Dr. Jason von Meding – A Community-First Approach to Disaster Response

Dr. Jason von Meding is a founding member of FIBER, associate professor at UF, co-host of the Disasters: Deconstructed podcast, and Director of the Disasters, Trust, and Social Change Lab.  

When you think of the impact of disasters on communities, you may be inclined to primarily consider the material implications: the effects on infrastructure, the damage and proceeding clean-up efforts, the financial cost or the damage to local ecosystems. However, one aspect of post-disaster recovery that is often overlooked is the human factor: the societal inequality that can be worsened during recovery. Dr. Meding started his career in architecture, fascinated by the engineering of resilient homes. But after taking a road trip with his friend for a research project examining how natural hazards affected different types of buildings, his perspective on disasters broadened.

“It was the December after [Hurricane] Katrina and we ended up in New Orleans, and that night poured. I was interested mainly in the hazards — interested in the storm surge, and the wind, and flooding impacts and all that. But I met lots of people, and that broadened my outlook on what was going on here; it wasn’t just about the nature, it was about people and society, and politics, and inequality, and mismanagement of emergency responses.”

This idea was later reinforced when Dr. Meding went on to pursue a PhD in post-tsunami Sri Lanka and Bangladesh, when he quickly realized that “a new shelter prototype” was not what communities wanted or needed. During his study, Dr.

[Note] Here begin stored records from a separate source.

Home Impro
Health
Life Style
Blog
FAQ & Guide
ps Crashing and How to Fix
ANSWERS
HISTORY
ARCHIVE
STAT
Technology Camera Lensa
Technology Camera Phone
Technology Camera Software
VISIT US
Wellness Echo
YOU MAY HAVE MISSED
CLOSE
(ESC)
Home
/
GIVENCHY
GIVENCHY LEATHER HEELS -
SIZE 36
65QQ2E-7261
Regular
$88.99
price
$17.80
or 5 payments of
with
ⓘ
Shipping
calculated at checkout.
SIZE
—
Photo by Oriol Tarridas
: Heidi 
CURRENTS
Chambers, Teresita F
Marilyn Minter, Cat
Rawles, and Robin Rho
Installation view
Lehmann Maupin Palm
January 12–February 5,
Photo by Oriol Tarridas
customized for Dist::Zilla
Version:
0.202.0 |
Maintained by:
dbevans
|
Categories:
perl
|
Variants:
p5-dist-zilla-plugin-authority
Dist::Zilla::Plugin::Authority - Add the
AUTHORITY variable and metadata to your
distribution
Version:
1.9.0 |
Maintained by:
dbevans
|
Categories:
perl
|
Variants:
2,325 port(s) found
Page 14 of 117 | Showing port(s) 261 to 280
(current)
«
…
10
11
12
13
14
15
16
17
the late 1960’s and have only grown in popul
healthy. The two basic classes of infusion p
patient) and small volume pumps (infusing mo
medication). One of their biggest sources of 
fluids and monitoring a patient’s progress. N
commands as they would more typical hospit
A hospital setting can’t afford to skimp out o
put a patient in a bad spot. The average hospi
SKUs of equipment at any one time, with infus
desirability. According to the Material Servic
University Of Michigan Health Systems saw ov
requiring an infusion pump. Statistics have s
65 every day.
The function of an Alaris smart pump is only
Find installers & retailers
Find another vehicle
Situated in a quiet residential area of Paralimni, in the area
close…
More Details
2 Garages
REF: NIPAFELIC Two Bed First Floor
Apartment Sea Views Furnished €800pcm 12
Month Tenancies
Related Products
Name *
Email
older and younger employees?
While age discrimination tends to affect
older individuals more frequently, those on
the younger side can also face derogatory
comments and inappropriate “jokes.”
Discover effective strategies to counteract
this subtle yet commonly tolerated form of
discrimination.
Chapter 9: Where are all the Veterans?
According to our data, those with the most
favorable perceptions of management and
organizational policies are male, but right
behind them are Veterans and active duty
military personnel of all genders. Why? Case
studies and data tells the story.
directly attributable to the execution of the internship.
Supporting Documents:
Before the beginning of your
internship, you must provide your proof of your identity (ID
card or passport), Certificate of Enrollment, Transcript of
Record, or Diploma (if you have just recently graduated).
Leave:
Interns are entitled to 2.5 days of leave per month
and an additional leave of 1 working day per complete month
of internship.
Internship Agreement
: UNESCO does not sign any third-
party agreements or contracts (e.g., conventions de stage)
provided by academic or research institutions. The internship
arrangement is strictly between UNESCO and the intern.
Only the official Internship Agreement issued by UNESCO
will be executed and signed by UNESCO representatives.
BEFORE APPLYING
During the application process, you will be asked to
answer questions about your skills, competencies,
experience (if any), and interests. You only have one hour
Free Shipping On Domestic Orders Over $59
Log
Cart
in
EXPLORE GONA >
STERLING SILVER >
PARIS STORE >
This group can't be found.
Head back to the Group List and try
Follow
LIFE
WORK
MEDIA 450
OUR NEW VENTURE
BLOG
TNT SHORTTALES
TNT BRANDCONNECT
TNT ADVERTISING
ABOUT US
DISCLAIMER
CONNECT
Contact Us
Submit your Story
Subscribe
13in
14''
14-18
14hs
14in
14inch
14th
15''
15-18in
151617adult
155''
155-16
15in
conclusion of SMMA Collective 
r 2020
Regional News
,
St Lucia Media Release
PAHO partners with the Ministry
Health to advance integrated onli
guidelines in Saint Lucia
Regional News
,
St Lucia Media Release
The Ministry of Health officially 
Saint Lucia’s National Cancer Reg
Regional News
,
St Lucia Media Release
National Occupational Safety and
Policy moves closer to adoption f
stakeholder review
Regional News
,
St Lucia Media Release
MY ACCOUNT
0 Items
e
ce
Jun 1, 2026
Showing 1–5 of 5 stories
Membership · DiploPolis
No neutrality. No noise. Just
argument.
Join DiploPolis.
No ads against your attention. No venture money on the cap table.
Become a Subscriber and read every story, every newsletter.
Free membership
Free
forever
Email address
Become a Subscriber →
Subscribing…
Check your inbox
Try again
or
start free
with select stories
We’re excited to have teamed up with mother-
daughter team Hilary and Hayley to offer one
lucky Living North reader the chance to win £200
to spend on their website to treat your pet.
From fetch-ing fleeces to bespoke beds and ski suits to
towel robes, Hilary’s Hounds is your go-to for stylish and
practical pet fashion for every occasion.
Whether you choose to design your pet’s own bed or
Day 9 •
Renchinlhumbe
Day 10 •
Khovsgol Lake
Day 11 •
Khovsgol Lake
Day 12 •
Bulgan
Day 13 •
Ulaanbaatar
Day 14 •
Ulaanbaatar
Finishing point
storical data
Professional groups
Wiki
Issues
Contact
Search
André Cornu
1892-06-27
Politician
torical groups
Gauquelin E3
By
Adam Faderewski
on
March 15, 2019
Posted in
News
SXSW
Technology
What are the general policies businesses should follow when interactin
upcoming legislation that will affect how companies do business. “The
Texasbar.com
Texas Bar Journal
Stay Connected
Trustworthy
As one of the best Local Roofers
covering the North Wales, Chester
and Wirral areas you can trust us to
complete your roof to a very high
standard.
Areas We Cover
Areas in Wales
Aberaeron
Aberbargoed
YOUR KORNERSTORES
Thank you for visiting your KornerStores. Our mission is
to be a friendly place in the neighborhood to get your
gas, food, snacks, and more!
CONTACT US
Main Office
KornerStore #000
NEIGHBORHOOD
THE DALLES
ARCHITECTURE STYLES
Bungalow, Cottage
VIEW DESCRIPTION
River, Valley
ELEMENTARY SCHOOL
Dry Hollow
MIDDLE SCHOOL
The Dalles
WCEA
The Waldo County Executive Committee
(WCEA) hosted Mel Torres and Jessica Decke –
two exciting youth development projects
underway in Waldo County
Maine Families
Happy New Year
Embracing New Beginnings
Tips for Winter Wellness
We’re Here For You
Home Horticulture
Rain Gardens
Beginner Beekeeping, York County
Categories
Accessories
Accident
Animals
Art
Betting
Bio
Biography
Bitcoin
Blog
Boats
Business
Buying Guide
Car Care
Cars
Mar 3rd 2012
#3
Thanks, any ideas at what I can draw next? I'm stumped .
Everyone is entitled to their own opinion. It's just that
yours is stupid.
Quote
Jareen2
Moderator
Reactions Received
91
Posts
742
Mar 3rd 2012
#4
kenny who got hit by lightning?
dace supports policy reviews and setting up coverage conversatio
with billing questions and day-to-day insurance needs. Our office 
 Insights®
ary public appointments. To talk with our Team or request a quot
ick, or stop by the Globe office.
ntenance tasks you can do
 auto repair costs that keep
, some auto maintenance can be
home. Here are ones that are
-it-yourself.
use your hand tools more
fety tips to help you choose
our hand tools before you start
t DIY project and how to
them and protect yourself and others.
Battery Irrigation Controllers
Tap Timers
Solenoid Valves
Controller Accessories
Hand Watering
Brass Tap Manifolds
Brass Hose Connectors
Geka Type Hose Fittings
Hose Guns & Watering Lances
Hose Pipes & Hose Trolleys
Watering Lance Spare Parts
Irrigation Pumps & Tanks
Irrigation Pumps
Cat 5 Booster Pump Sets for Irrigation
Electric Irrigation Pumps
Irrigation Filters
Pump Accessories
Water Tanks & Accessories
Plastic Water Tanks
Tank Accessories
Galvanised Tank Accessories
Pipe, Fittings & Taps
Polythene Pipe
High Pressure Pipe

Meding shifted from having a focus on design to instead pursue Project/Construction Management, hoping to address more pressing problems in post-disaster shelter delivery. He also started to listen closely to what communities were already doing to reduce their own risk.

“I started to really work in a different way with communities; a more engaged research process, trying to put people who are affected by disasters at the center of the research design.”

Since then, Dr. Meding has worked with projects and programs in various regions of the world – from Australia to Bangladesh to Ireland and everywhere in between – to address the societal inequalities that are worsened by disaster. He hopes that by maintaining a community-first approach to environmental resilience and “establishing alternatives” to the currently mismanaged system of disaster recovery, communities will take their power back.

“A lot of what I’ve worked on in the last couple years is around the concept of vulnerability, which is core to why people experience different levels of risk or experience risk in different ways. It’s why everybody isn’t harmed equally in a disaster…a lot of it comes back to these integrated social systems that we all live within. All of these systems have inequalities baked into them; people are often born into systems that are not going to treat them equally, so part of my work is just ‘How do we organize with the people that are experiencing the worst of our systems to actually create something different?’”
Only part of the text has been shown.